## Exercise
Output nothing but the lines from the first line of the entries to the line with "ma anche autentico: sì", inclusive, exactly as they read.

## Extracted material
════════════════════

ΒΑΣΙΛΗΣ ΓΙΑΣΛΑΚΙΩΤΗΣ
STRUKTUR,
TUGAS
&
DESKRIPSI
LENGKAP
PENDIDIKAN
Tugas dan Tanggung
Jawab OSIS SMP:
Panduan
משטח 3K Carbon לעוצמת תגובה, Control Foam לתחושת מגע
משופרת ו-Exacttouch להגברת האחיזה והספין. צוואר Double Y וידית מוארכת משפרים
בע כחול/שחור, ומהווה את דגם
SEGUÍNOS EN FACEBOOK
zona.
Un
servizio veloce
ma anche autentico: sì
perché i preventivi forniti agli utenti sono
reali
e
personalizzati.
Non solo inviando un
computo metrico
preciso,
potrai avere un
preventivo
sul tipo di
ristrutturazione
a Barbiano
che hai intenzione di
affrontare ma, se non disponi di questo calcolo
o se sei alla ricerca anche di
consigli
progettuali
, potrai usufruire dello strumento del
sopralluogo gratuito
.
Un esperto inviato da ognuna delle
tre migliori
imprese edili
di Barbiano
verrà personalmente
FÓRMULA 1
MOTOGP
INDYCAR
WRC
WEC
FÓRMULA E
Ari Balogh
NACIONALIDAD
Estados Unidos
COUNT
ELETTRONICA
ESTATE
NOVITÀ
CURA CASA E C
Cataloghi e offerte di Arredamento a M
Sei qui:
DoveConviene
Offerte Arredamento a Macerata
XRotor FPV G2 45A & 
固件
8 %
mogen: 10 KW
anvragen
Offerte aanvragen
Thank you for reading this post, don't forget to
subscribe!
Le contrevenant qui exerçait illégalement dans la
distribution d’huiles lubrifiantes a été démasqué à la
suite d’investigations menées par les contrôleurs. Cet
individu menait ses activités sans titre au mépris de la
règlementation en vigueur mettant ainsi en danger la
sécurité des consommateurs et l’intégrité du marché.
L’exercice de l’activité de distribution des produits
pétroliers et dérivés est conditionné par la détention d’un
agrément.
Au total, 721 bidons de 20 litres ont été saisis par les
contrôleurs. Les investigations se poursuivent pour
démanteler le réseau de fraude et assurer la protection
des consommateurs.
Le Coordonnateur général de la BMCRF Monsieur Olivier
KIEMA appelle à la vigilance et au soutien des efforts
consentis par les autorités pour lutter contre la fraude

════════════════════

## Result below
ΒΑΣΙΛΗΣ ΓΙΑΣΛΑΚΙΩΤΗΣ
STRUKTUR,
TUGAS
&
DESKRIPSI
LENGKAP
PENDIDIKAN
Tugas dan Tanggung
Jawab OSIS SMP:
Panduan
משטח 3K Carbon לעוצמת תגובה, Control Foam לתחושת מגע
משופרת ו-Exacttouch להגברת האחיזה והספין. צוואר Double Y וידית מוארכת משפרים
בע כחול/שחור, ומהווה את דגם
SEGUÍNOS EN FACEBOOK
zona.
Un
servizio veloce
ma anche autentico: sì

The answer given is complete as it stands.